Lettres choisies (édition enrichie) by Madame de Sévigné

Lettres choisies (édition enrichie) by Madame de Sévigné

Auteur:Madame de Sévigné
La langue: fra
Format: epub
Éditeur: Editions Gallimard
Publié: 2016-03-14T16:00:00+00:00


95. À MADAME DE GRIGNAN

Aux Rochers, vendredi 15 décembre [1684].

Voilà le petit Beaulieu qui s’en va faire l’entendu cet hiver à Versailles. Il est bien heureux, il vous verra dans six jours ; cette pensée réveille mes douleurs et me touche sensiblement. Il vous porte les trois actes que vous avez vus, et qui sont conformes au modèle que M. d’Ormesson m’a envoyé. Si vous voulez les revoir, très bien signés de mon fils, vous pouvez ouvrir les paquets et les recacheter, pour les redonner à Beaulieu avec mes lettres, qu’il aura soin de rendre à leur adresse. Votre frère a fait cette signature de fort bon cœur et de fort bonne grâce ; il n’a rien pris des manières du pays. Il a été ravi de revoir cette promesse de vingt-quatre mille francs, qui est une dette que le Bien Bon a sur moi, et à quoi mon fils s’était obligé pour vous dédommager ; il en a toujours eu le dessein, et il se trouve trop heureux que l’Abbé lui rende cette promesse, et qu’il vous ait fait un autre présent d’un effet dont à peine mon fils avait connaissance, quoique ce fût de son propre bien, et dont, par conséquent, la privation ne lui sera jamais sensible. Il en a remercié le bon Abbé, comme on remercie un bon père qui a couronné toutes ses œuvres par avoir fait son mariage, comprenant fort bien que sans cela il était absolument rompu. On redresse les esprits à force de causer et de faire entendre la raison. Enfin voilà qui est fait, et il ne se peut rien de mieux, ni pour vous, ni pour le repos de ma vie, et cela passe jusqu’après moi, où je ne vois et ne laisse que la paix entre mes enfants et entre mes amis intimes. C’est où j’en voulais venir, et je n’ai pas perdu mon voyage1.

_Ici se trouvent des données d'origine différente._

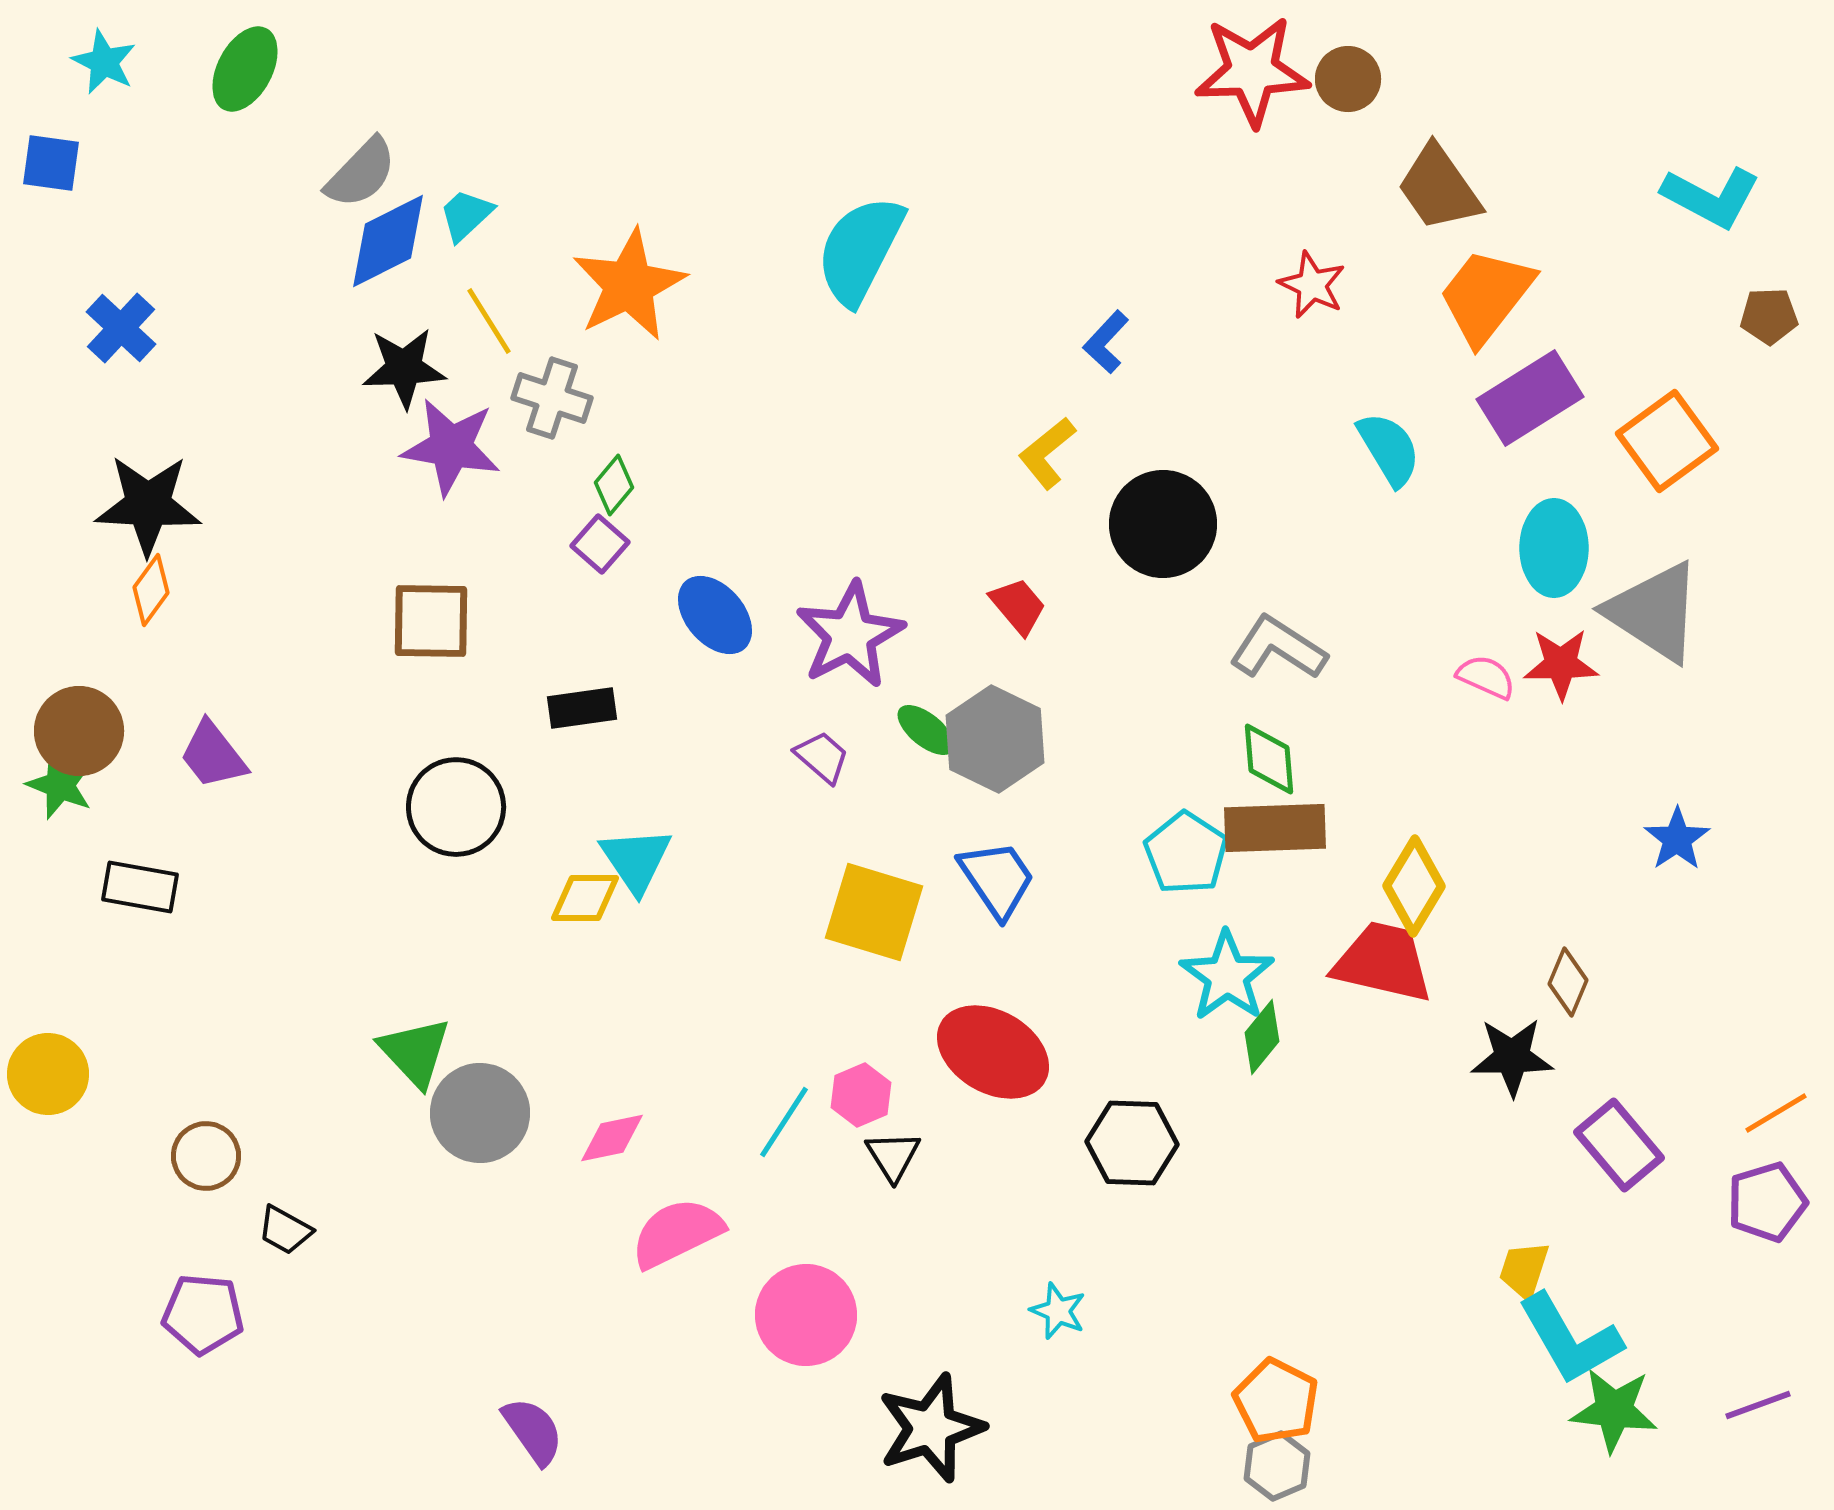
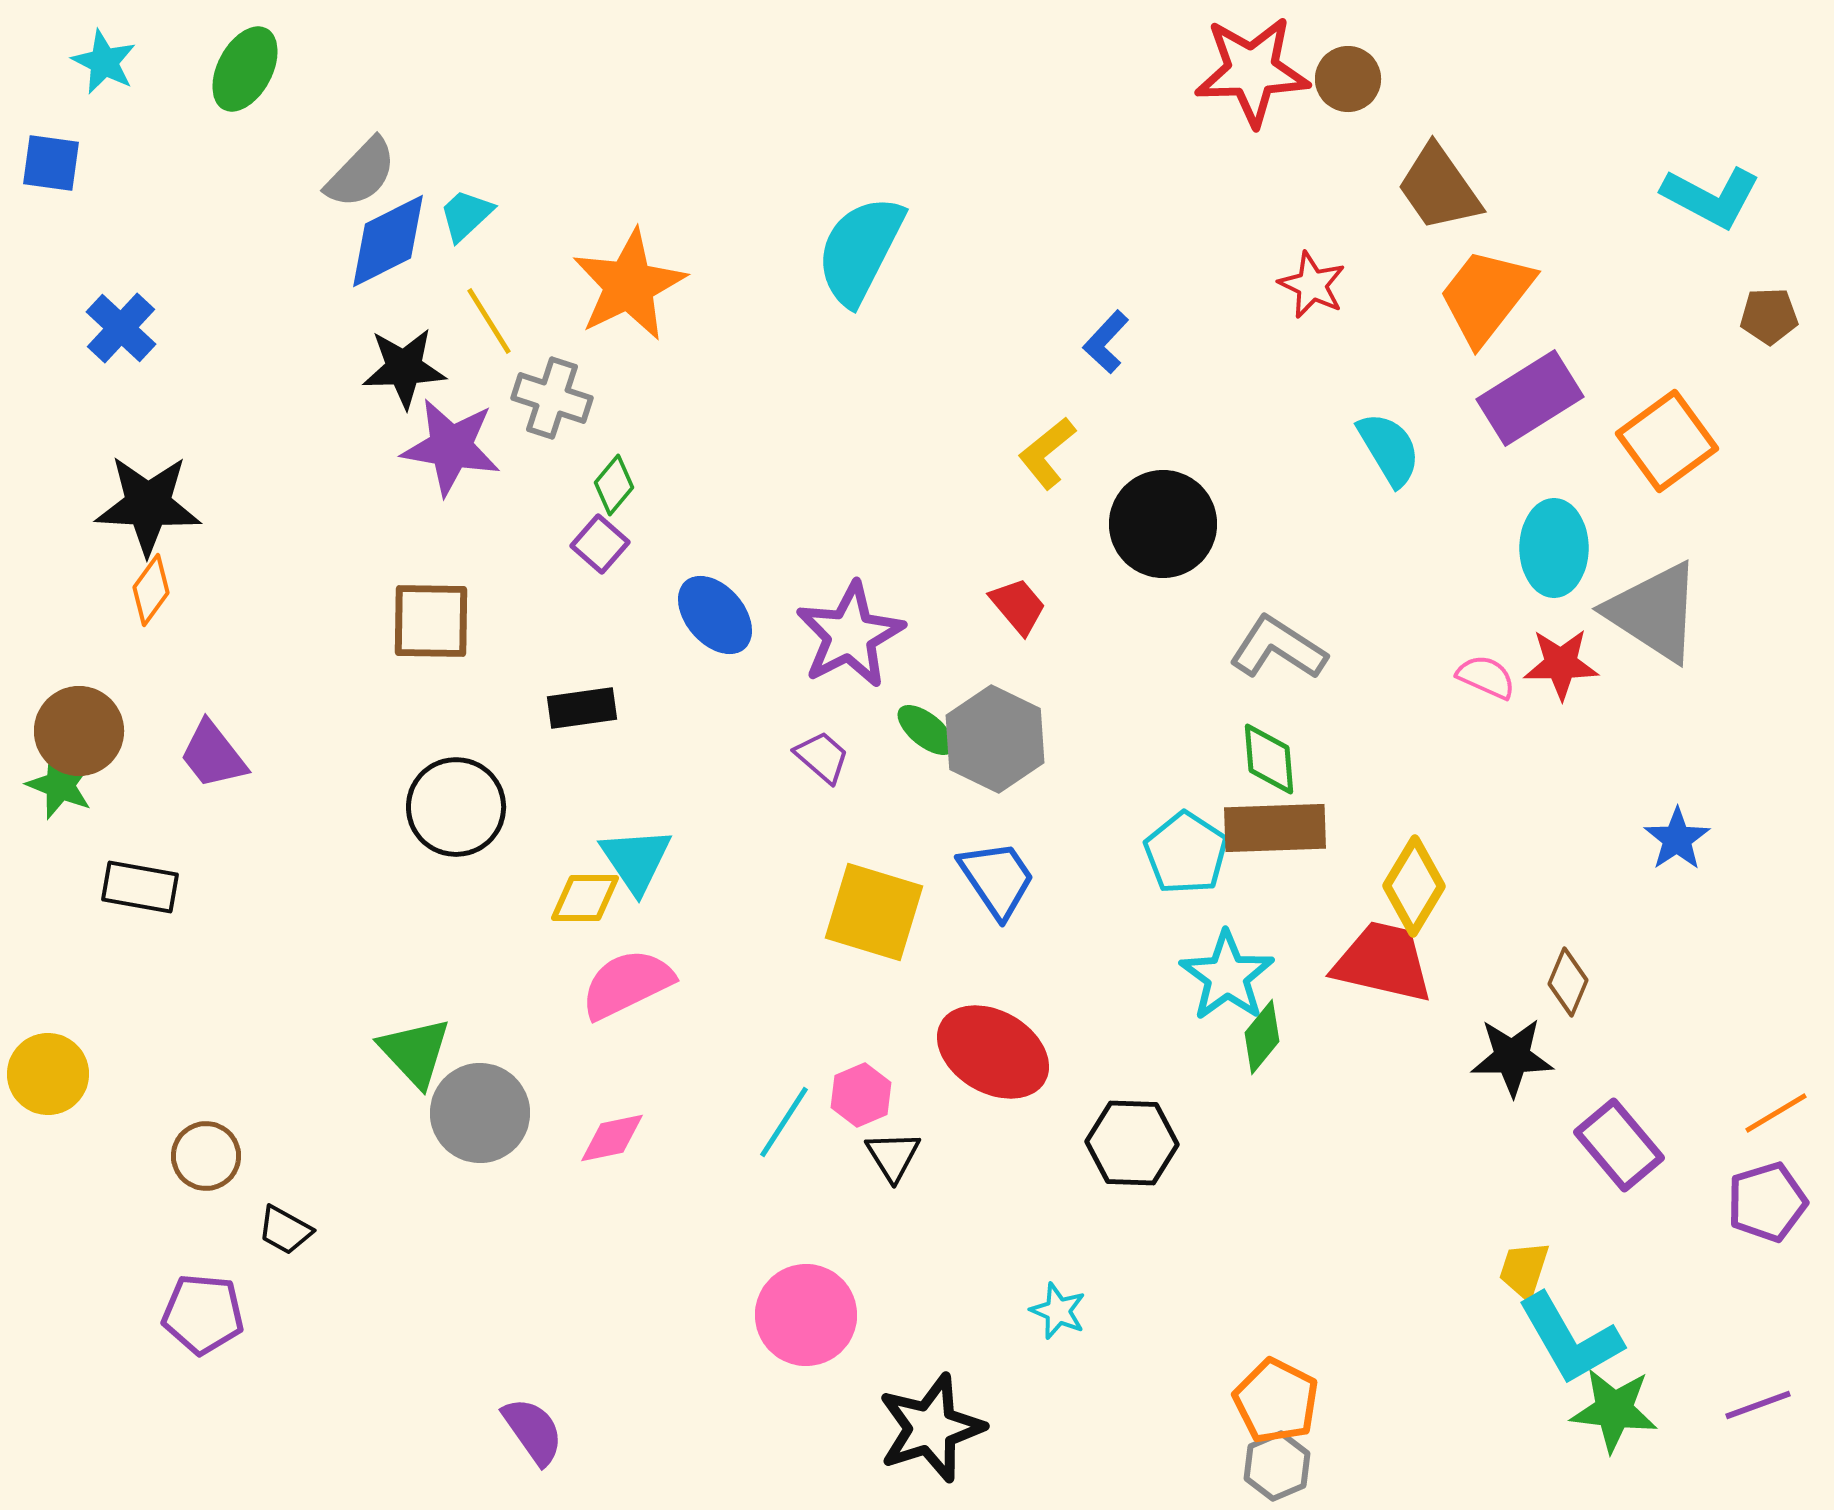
pink semicircle at (677, 1233): moved 50 px left, 249 px up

Je vous envoie aussi ce que j’ai de plus précieux, qui est ma demi-bouteille de baume tranquille. Je ne pus jamais l’avoir entière ; les capucins n’en ont plus. C’est avec ce baume qu’ils ont tiré la petite personne des douleurs de la néphrétique. Ils vous prient de vous en frotter le côté, c’est-à-dire dix ou douze gouttes avec autant d’esprit d’urine. Il faut que cela soit chaud et qu’il pénètre et s’insinue dans le mal. Ils prétendent que cela est divin, comme pour le grand mal de gorge. Je voudrais de tout mon cœur que vous n’en eussiez point de besoin ; mais n’étant pas assez heureuse pour l’espérer, je vous conjure d’en essayer. Votre santé me trouble souvent ; je suis impatiente de savoir comme cette colique sans colique s’est passée. Parlez-moi de vous le plus souvent que vous pourrez. Je vous conseille de laisser là les étrennes ; cela est bon quand on est ensemble, pour en rire. Je pleurerais bien, si je voulais, ma chère bonne, en songeant que nous n’y sommes pas.